[The problem]
The entries below are to be duplicated exactly, with nothing left out.

[Provided data]
- - - -
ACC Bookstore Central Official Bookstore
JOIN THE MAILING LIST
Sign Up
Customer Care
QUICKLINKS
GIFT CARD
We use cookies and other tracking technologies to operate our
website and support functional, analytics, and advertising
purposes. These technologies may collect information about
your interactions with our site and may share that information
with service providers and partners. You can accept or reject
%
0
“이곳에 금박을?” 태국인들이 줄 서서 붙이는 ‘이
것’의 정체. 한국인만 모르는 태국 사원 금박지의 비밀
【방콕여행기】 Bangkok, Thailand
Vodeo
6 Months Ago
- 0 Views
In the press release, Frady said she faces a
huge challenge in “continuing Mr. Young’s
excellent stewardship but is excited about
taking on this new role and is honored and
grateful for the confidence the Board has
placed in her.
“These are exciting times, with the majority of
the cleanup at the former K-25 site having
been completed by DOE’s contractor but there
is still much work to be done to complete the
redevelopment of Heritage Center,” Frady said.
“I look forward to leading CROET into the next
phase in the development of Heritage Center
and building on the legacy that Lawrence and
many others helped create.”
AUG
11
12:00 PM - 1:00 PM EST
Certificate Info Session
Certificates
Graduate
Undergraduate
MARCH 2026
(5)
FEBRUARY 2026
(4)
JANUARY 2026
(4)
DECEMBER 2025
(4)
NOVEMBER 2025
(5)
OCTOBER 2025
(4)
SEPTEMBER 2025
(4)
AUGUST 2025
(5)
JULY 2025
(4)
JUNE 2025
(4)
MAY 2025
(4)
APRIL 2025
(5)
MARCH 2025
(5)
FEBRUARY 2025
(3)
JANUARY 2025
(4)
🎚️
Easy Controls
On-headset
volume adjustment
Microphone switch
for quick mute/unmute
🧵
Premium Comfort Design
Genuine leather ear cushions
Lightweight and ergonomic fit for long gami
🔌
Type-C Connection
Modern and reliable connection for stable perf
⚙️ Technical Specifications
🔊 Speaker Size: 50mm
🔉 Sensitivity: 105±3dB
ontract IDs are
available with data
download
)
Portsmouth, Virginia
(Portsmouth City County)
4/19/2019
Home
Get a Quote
- - - -
[Solution below]
ACC Bookstore Central Official Bookstore
JOIN THE MAILING LIST
Sign Up
Customer Care
QUICKLINKS
GIFT CARD
We use cookies and other tracking technologies to operate our
website and support functional, analytics, and advertising
purposes. These technologies may collect information about
your interactions with our site and may share that information
with service providers and partners. You can accept or reject
%
0
“이곳에 금박을?” 태국인들이 줄 서서 붙이는 ‘이
것’의 정체. 한국인만 모르는 태국 사원 금박지의 비밀
【방콕여행기】 Bangkok, Thailand
Vodeo
6 Months Ago
- 0 Views
In the press release, Frady said she faces a
huge challenge in “continuing Mr. Young’s
excellent stewardship but is excited about
taking on this new role and is honored and
grateful for the confidence the Board has
placed in her.
“These are exciting times, with the majority of
the cleanup at the former K-25 site having
been completed by DOE’s contractor but there
is still much work to be done to complete the
redevelopment of Heritage Center,” Frady said.
“I look forward to leading CROET into the next
phase in the development of Heritage Center
and building on the legacy that Lawrence and
many others helped create.”
AUG
11
12:00 PM - 1:00 PM EST
Certificate Info Session
Certificates
Graduate
Undergraduate
MARCH 2026
(5)
FEBRUARY 2026
(4)
JANUARY 2026
(4)
DECEMBER 2025
(4)
NOVEMBER 2025
(5)
OCTOBER 2025
(4)
SEPTEMBER 2025
(4)
AUGUST 2025
(5)
JULY 2025
(4)
JUNE 2025
(4)
MAY 2025
(4)
APRIL 2025
(5)
MARCH 2025
(5)
FEBRUARY 2025
(3)
JANUARY 2025
(4)
🎚️
Easy Controls
On-headset
volume adjustment
Microphone switch
for quick mute/unmute
🧵
Premium Comfort Design
Genuine leather ear cushions
Lightweight and ergonomic fit for long gami
🔌
Type-C Connection
Modern and reliable connection for stable perf
⚙️ Technical Specifications
🔊 Speaker Size: 50mm
🔉 Sensitivity: 105±3dB
ontract IDs are
available with data
download
)
Portsmouth, Virginia
(Portsmouth City County)
4/19/2019
Home
Get a Quote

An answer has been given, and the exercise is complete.